需求描述
从主机中获取加密数据内容,解密数据内容(可能会存在json解析)插入到另一个库中,比对原始库和新库的相同表数据的数据一致性内容。
数据一致性比对实现
相关流程
从其他主机获取大批量数据内容文件(zip格式)-->针对大批量数据文件进行解密、解压输出-->在新库里创建对应的比对表-->将解压、解密的文件内容直接入到hdfs路径上,并刷新分区-->写出比对脚本-->参考多进程跑多个脚本内容输出相关多个日志
相关脚本内容
获取批量数据文件内容
shell
#!/bin/bash
# https://blog.csdn.net/axing2015/article/details/89313460
# SFTP:10.230.105.47/48/49,用户密码线下提供
# 存量数据: /data1/etl/csv/省拼音/批次/表名.csv
# 增量数据: /data1/etl/stream/省拼音/批次/表名
# 加载工具: /data1/etl/tool
# 已经有人帮我下载下来了,所有没必要去下载了
data_home=/data1/etl/csv/省拼音/批次/
sftp_path=/data1/etl/csv/heilongjiang/0/
sftp_ip=xxxx
sftp_user=xxxx
sftp_passwd=xxx
sftp_port=22
file_name=*.csv
mkdir -p ${data_home}
lftp -u ${sftp_user},${sftp_passwd} sftp://${sftp_ip}:${sftp_port} <<!
#关于ftp地址切换的命令 是在本地主机目录操作的命令 把东西下载到指定的本地目录
lcd ${data_home}
cd ${sftp_path}
# 下载多个文件
mget ${file_name}
bye
!
cd ${data_home}
# 创建hive表结构
# 将文件入到hive中去
sh putCsvLoadHive.sh
解密脚本(传输的大文件数据是加密的,需要解密)
shell
#!/bin/bash
# 将传过来的增量文件进行解密
beginTime=$(date +%s)
if [ $# -eq 0 ]; then
echo "没有传参数进来,请输入时间参数"
exit
fi
source_path="/data0/e3base/wangsw_a/js_shell/sftp_file/stock_data"

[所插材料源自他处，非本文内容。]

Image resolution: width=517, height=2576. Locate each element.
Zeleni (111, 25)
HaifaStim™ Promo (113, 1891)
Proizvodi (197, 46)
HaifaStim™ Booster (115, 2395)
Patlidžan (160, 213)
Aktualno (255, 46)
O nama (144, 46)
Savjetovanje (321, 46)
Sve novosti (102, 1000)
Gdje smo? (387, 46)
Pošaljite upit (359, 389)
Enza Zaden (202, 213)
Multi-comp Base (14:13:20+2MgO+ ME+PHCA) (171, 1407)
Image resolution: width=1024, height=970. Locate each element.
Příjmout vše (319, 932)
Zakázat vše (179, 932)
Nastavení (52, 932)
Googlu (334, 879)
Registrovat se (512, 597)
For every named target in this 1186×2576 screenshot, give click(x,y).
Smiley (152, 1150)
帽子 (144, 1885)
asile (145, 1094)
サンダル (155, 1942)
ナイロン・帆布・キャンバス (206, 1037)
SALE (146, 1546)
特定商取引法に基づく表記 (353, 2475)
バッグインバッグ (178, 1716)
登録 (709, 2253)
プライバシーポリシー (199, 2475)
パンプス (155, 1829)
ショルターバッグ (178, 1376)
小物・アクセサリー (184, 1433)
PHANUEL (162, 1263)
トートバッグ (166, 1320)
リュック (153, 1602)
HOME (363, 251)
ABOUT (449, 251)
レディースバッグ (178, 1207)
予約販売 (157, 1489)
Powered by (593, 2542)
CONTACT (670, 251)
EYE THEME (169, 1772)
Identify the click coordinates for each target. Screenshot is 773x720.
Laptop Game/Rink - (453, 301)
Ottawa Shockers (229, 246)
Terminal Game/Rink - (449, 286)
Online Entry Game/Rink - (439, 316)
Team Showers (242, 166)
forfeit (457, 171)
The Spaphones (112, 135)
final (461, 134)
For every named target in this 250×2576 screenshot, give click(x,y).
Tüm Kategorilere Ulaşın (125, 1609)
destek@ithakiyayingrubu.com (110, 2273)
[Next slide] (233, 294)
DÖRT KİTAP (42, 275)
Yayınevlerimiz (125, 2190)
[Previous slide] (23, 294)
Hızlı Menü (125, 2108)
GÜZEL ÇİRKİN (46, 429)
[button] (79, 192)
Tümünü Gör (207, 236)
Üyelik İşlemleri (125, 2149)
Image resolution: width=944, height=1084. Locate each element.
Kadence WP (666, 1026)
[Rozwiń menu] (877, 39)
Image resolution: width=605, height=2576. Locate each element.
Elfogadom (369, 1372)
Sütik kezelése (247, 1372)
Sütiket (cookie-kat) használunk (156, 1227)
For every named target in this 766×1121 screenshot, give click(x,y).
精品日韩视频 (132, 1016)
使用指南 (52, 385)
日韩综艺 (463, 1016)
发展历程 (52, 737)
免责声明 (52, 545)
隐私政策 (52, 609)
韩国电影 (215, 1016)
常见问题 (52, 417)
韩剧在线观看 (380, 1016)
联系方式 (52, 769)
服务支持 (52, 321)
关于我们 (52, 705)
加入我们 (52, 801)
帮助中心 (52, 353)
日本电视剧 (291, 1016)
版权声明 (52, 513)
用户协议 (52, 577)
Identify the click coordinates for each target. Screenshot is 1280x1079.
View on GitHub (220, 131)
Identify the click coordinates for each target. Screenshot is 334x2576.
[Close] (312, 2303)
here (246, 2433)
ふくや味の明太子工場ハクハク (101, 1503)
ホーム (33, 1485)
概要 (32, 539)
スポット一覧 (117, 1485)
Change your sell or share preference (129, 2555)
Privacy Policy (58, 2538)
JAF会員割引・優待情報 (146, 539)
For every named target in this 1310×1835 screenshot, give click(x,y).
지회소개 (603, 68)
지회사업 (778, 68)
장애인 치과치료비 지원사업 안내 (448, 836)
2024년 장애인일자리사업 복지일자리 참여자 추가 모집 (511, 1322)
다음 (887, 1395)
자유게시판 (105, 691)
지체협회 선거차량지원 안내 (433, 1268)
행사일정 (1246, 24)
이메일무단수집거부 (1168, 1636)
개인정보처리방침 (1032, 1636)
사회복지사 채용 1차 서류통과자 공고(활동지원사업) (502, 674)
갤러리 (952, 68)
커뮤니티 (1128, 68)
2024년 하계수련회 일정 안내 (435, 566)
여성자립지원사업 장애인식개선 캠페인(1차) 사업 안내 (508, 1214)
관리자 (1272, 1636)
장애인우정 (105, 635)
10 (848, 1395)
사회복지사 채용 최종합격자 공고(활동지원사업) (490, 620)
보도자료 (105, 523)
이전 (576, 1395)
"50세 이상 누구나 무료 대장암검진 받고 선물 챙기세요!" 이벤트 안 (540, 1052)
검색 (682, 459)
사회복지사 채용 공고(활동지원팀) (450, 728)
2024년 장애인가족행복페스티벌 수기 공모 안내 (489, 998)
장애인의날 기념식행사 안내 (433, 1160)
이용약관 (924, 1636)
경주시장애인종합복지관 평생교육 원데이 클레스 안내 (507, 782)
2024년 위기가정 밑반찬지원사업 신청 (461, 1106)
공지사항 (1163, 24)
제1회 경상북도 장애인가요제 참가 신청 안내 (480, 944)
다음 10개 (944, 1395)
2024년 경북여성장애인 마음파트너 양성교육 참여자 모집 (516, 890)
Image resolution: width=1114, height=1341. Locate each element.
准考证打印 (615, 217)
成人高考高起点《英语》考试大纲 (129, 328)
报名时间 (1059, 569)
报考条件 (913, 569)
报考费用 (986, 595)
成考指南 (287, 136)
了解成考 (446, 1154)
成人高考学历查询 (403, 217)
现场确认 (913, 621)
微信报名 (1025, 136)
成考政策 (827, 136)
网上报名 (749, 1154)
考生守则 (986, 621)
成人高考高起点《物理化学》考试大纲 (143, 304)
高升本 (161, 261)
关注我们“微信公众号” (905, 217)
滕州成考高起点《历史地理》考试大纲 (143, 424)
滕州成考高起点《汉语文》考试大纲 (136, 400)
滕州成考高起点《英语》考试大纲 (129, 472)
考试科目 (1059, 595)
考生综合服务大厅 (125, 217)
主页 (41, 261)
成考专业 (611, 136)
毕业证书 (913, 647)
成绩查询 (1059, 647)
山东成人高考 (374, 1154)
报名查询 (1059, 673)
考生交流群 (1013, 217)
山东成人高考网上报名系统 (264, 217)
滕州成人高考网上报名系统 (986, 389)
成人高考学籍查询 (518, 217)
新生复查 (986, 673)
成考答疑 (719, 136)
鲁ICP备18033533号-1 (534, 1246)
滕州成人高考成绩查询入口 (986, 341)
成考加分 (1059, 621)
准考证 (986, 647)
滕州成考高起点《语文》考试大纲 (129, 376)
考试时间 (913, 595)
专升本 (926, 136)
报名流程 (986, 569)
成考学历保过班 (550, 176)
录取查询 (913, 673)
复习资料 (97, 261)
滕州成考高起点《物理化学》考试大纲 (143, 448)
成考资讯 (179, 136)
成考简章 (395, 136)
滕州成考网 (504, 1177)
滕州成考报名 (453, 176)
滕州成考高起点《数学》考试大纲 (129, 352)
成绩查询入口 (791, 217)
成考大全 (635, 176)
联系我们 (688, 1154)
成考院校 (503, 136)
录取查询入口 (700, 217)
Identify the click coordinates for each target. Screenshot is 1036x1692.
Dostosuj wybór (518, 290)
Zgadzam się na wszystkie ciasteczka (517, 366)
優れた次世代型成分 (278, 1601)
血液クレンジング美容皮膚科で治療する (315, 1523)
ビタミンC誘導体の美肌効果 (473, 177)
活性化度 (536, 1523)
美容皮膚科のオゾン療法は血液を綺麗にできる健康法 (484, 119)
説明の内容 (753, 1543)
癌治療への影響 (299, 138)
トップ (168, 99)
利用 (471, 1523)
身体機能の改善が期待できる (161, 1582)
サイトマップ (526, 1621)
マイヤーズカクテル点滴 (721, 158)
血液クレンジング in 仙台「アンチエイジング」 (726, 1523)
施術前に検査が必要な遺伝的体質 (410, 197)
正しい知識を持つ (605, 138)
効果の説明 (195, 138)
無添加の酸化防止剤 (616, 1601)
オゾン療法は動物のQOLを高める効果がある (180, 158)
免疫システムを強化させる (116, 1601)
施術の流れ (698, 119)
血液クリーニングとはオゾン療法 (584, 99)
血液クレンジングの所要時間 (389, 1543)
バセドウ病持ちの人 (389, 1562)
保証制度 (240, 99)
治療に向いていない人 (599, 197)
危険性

decrypt_path="/data0/e3base/wangsw_a/js_shell/sftp_file/decrypt_data"
password="e3base1"
do_tran_path="/data0/e3base/do_trans/"
cd "$do_tran_path"
for file in "$source_path"/*.des3; do
if [ -f "$file" ]; then
filename=$(basename "$file")
filename_without_ext="${filename%.*}"
decrypted_file="$decrypt_path/$filename_without_ext"
./dzip -pwd "$password" -unzip "$file" "$decrypted_file"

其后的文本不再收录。